* What you will do *
Scan the entries below and extract each line with the word "comprovante" in it.

* Extracted records *
"""

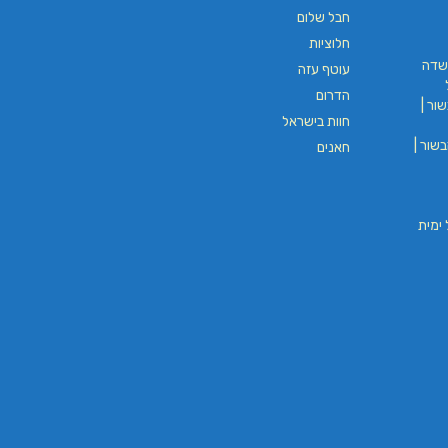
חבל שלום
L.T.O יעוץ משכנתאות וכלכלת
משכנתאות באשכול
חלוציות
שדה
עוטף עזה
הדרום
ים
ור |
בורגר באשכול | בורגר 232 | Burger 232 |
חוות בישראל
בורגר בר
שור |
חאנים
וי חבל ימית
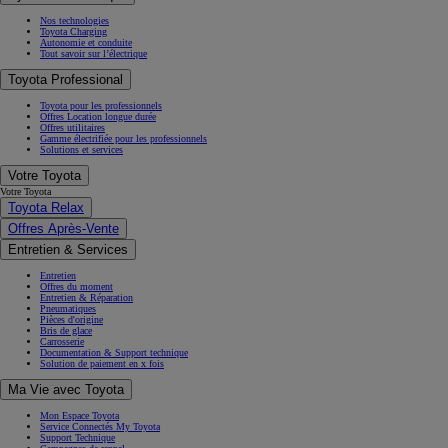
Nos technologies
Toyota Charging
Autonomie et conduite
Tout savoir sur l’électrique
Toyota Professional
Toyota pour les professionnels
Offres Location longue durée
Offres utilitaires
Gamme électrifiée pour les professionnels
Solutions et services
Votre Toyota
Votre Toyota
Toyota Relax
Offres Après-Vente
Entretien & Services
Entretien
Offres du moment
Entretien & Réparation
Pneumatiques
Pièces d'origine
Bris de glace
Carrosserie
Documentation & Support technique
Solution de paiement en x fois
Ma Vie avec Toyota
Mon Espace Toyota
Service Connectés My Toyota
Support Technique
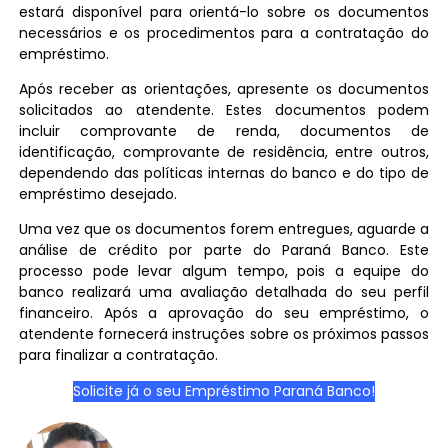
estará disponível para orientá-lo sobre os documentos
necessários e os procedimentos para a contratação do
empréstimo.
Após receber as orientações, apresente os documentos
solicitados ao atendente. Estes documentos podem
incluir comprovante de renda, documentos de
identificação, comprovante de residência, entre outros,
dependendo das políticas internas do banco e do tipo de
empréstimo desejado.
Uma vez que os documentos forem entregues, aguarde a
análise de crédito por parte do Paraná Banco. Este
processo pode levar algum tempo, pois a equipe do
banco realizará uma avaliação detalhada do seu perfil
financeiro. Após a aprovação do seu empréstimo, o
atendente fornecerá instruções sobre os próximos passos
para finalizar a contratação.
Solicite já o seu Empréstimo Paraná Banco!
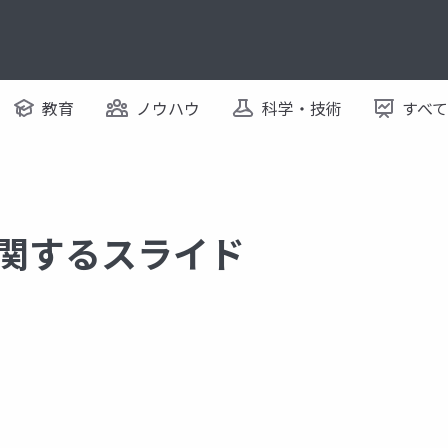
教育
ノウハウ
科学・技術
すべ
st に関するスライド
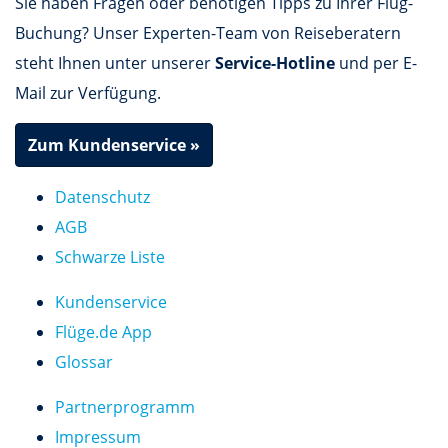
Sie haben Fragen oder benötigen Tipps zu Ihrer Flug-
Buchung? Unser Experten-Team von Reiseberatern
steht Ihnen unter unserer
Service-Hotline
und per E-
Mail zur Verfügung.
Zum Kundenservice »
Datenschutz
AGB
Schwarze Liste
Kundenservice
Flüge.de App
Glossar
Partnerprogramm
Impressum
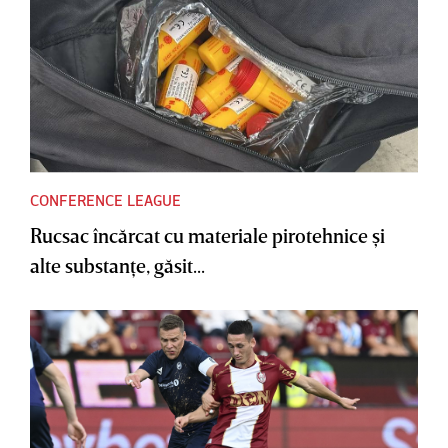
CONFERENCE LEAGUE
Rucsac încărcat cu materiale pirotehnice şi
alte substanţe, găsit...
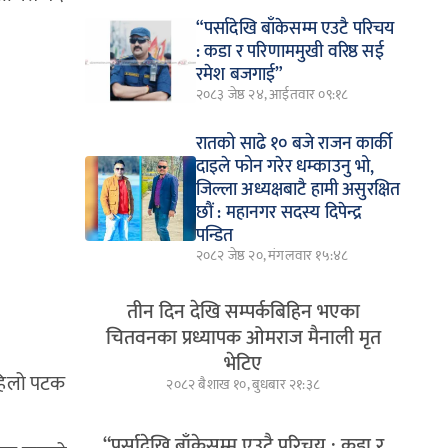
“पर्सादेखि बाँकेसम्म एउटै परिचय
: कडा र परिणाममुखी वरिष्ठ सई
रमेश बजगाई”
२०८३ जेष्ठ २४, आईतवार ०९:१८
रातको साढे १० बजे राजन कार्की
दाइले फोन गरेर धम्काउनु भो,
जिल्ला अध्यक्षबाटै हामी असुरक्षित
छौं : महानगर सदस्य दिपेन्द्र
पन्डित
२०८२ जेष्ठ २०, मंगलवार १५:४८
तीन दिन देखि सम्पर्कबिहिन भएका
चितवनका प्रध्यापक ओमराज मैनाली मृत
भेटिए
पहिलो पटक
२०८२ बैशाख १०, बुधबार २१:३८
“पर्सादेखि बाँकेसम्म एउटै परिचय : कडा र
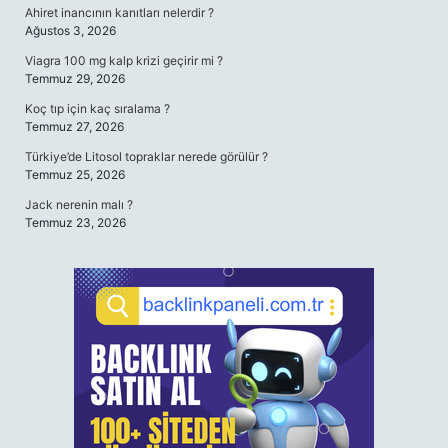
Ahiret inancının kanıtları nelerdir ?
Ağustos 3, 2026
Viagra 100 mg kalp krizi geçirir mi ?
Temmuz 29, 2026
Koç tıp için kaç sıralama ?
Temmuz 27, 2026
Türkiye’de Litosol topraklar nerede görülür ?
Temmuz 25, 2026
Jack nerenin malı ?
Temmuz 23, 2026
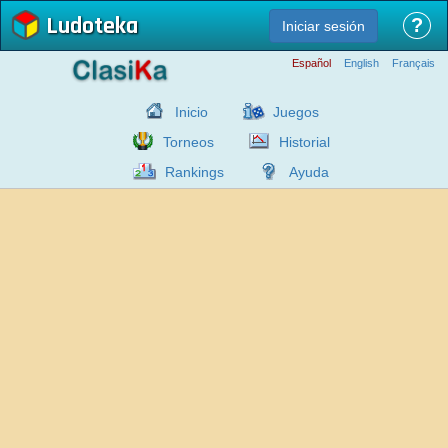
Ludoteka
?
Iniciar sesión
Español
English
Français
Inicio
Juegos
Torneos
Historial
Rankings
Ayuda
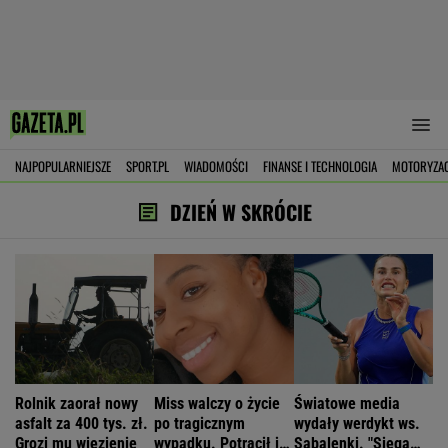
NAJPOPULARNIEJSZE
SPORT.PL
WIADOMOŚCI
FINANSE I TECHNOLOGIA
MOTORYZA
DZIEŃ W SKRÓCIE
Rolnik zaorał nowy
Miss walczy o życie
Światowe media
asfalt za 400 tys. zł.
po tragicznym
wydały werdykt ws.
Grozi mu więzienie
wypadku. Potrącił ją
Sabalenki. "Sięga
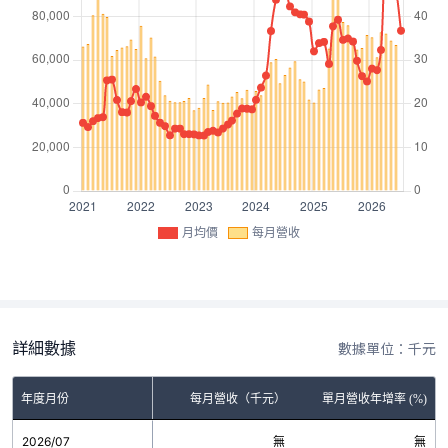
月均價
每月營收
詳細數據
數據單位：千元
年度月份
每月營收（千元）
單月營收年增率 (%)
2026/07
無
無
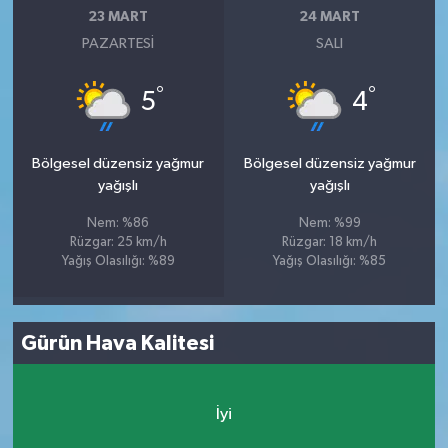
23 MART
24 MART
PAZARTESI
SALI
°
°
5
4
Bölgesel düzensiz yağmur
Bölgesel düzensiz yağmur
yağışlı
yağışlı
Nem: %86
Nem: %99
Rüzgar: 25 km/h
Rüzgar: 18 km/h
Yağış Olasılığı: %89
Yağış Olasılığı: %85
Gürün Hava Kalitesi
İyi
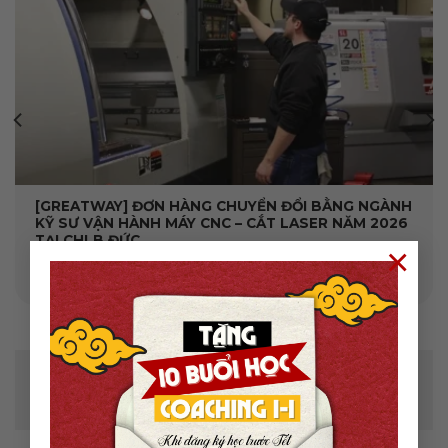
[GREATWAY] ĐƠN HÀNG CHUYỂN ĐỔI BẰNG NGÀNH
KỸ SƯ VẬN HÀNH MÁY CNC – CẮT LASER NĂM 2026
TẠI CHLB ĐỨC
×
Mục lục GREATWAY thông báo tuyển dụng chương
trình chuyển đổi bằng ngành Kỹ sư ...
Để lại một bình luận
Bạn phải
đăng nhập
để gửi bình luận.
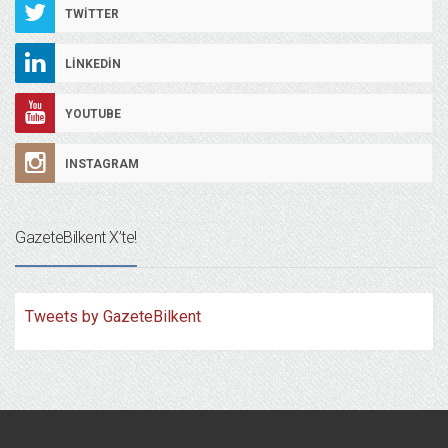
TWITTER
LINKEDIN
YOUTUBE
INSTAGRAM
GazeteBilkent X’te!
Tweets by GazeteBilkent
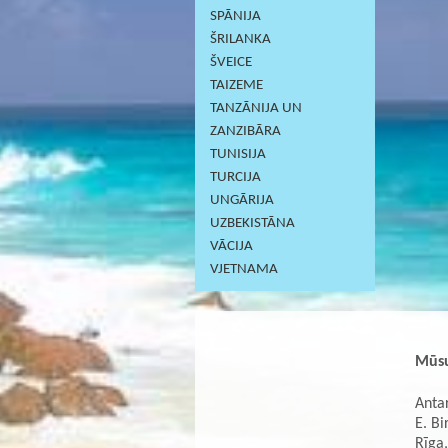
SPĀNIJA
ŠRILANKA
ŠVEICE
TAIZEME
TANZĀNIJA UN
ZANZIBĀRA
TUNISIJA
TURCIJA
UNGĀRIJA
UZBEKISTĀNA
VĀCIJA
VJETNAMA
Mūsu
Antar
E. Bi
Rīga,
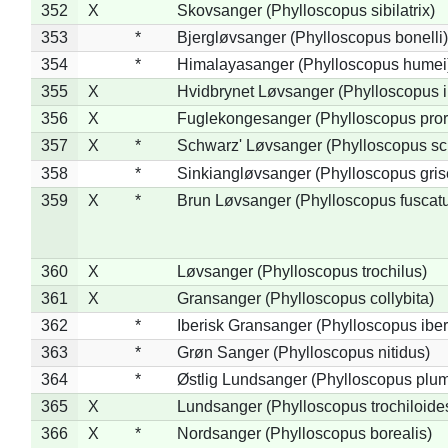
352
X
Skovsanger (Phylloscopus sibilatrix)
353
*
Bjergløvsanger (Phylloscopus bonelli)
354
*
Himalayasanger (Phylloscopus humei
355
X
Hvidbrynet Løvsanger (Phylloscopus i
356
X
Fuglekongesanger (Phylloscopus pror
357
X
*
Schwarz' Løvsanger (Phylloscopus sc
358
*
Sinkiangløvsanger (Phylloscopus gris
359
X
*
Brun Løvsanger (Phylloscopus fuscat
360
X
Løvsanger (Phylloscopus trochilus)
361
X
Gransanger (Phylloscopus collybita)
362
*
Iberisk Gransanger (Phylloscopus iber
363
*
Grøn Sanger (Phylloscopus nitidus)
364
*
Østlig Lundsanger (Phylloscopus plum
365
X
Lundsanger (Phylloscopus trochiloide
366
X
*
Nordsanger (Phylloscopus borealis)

"""

* Answer to the problem *
incluir comprovante de renda, documentos de
identificação, comprovante de residência, entre outros,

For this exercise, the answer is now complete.